A number of Independent Financial Advisers specialise in advising on long-term care. Before taking advice, it is recommended that you establish your IFA does have this specialist knowledge. The Association of Independent Care Advisers (AICA, tel 01483 203 066) maintains a register of specialist long-term care IFAs.

Is my relative entitled to financial assistance?

Depending on their circumstances, financial assistance is available to older people. For information on benefits, the Benefits Enquiry Line is a useful source of information – 0800 882200. For further advice, it is recommended that you contact an Independent Care Adviser.

What type of care will be appropriate on a long-term basis?

The answer to this question will depend on a number of factors according to individual requirements and circumstances. Options include care at home, a care home, sheltered accommodation or a care home with nursing. It is important to take independent advice before making any long-term decisions.

How do I know what to look for when choosing care?

Choosing care is a very personal decision and there will be issues specific to each individual situation when making decisions regarding care. It is important to make a short list of factors that are important to you or your relative. However, there are a number of issues that you should particularly take into consideration. For example:

  • Is the home/care agency registered to provide appropriate care?
  • Does the home/care agency have a good reputation locally?
  • Are the care provider’s terms and conditions clear?
  • Do you understand the fee structure?
  • Is there a clear complaints procedure?
  • Are copies of inspection reports available to you?
  • Are care plans in place and are these regularly reviewed?

Can the hospital discharge my relative before we've found care that the whole family is happy with?

Acute hospitals have an agreed policy to address this situation. If there is no clinical reason for your relative to remain in hospital and your chosen care home does not have any current vacancies, “transitional care” may be necessary. This is a temporary placement until a vacancy in your chosen home becomes available. The person and his or her family will be given notice of a hospital’s decision to consider this type of placement.

Can I insist my relative leave his or her own home and move into a care home?

People who may require care have the same rights as every other adult throughout the UK and, as long as they are mentally capable of making and communicating their own decisions, no-one can insist that they leave their own home. If you are concerned about an older relative’s (or friend’s) ability to care for themselves in their own home, you should discuss this with their GP.

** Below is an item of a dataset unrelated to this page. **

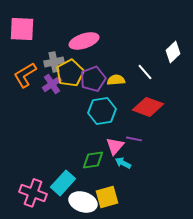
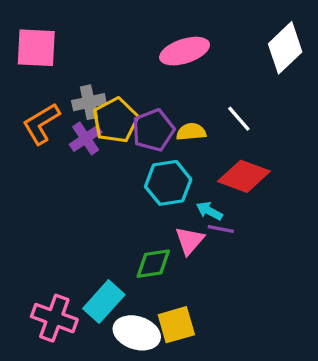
pink ellipse: (84, 41) -> (185, 51), moved
white diamond: (173, 52) -> (285, 48), moved, size x1.4
cyan arrow: (123, 163) -> (209, 211), moved

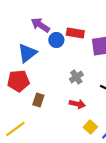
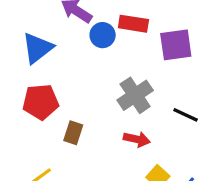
blue triangle: (27, 53) -> (37, 48), moved
gray cross: (76, 77) -> (135, 95), size x1.5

Do I need a Solicitor to arrange an Enduring Power of Attorney?

No, but it is advisable to take legal advice. For further information about Enduring Power of Attorney contact the Public Guardianship office, your local Citizens Advice Bureau or a Solicitor.

Who do I turn to if I am not happy with care received?

Every care provider should have a clear complaints procedure and it is advisable to initially try to sort out any issues or concerns with the Manager. However, if you remain dissatisfied then depending on where you live, you could speak with:


The Care Quality Commission, telephone 03000 616161.